O enquadramento não se limita a caminhões ou veículos de transporte de carga. Ele também pode ser utilizado para automóveis, motocicletas, ônibus, utilitários e outros veículos dos quais estejam se desprendendo, sendo projetados ou arrastados objetos que representem perigo para os usuários da via.

O que diz o artigo 231 do Código de Trânsito Brasileiro

O artigo 231 do CTB reúne diferentes infrações relacionadas às condições em que um veículo transita pela via. Seu inciso II trata de situações em que materiais, substâncias, combustíveis, lubrificantes ou objetos são derramados, lançados ou arrastados durante o deslocamento.

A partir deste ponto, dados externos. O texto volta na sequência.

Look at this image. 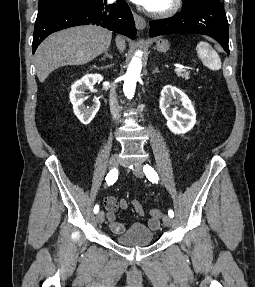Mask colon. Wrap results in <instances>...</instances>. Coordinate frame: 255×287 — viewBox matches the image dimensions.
<instances>
[{"mask_svg":"<svg viewBox=\"0 0 255 287\" xmlns=\"http://www.w3.org/2000/svg\"><path fill=\"white\" fill-rule=\"evenodd\" d=\"M151 217H154L156 219H160L162 216V212L158 209H151L150 210Z\"/></svg>","mask_w":255,"mask_h":287,"instance_id":"1","label":"colon"}]
</instances>
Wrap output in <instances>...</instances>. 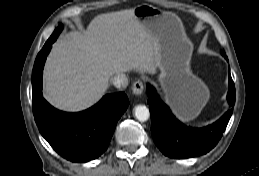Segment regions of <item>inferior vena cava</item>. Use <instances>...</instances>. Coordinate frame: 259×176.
<instances>
[{
  "mask_svg": "<svg viewBox=\"0 0 259 176\" xmlns=\"http://www.w3.org/2000/svg\"><path fill=\"white\" fill-rule=\"evenodd\" d=\"M111 83L116 88H126L128 86V77L124 73H119L111 78Z\"/></svg>",
  "mask_w": 259,
  "mask_h": 176,
  "instance_id": "1",
  "label": "inferior vena cava"
}]
</instances>
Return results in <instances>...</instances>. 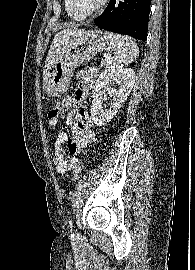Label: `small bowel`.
<instances>
[{"mask_svg": "<svg viewBox=\"0 0 195 270\" xmlns=\"http://www.w3.org/2000/svg\"><path fill=\"white\" fill-rule=\"evenodd\" d=\"M97 77V71L88 69L84 71L79 79L78 86L73 95L67 96L62 100L65 108L78 107L86 99L88 92ZM64 122L71 126L72 137L66 132H59L54 146V165L57 172L61 175L73 170L78 164L77 156L95 138L92 128V120L85 107L70 112ZM60 123L59 118L49 119V125L56 128ZM67 145V150L65 148ZM69 152V155L67 154Z\"/></svg>", "mask_w": 195, "mask_h": 270, "instance_id": "1", "label": "small bowel"}]
</instances>
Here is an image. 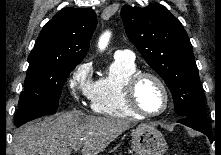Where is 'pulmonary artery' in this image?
<instances>
[{
  "instance_id": "e3ab8cb5",
  "label": "pulmonary artery",
  "mask_w": 221,
  "mask_h": 155,
  "mask_svg": "<svg viewBox=\"0 0 221 155\" xmlns=\"http://www.w3.org/2000/svg\"><path fill=\"white\" fill-rule=\"evenodd\" d=\"M115 59H124L129 61H134V53L130 50H118L114 55Z\"/></svg>"
}]
</instances>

A alínea “c”, correspondente ao código 680-70, alcança especificamente qualquer objeto que possa acarretar risco de acidente. Portanto, a existência de um potencial perigo faz parte da própria descrição da infração.

Não é necessário que o objeto efetivamente provoque uma colisão, queda, atropelamento ou dano material. Basta que, pelas características do objeto e pelas condições da via, sua presença ou movimentação seja capaz de gerar risco.

Um pedaço metálico arrastado, por exemplo, pode se soltar e atingir outro veículo. Uma mala que cai do bagageiro pode obrigar os motoristas seguintes a realizar manobras bruscas. Um fragmento de pneu pode atingir um motociclista ou permanecer como obstáculo sobre a pista.

O enquadramento busca impedir que essa situação de perigo continue, razão pela qual, além da multa, existe a medida administrativa de retenção do veículo para regularização.

Natureza, multa e pontuação

A infração 680-70 é classificada como gravíssima. A penalidade prevista é multa no valor ordinário de R$ 293,47.

Não há, nessa tipificação, um fator multiplicador específico. Portanto, aplica-se o valor comum das multas gravíssimas estabelecido pelo artigo 258 do CTB.

Além da multa, são atribuídos sete pontos ao prontuário do condutor. Como o MBFT identifica o motorista como infrator, a pontuação não deve ser automaticamente destinada ao proprietário quando outra pessoa conduzia o veículo.

A infração não provoca, isoladamente, a suspensão automática do direito de dirigir. Ela não é autossuspensiva. Entretanto, os sete pontos são considerados na contagem utilizada em eventual processo de suspensão por acúmulo de pontos.

Os limites de pontuação dependem da quantidade de infrações gravíssimas registradas dentro do período legal de 12 meses. Assim, uma única ocorrência do código 680-70 pode ter impacto significativo, principalmente para quem já possui outras autuações.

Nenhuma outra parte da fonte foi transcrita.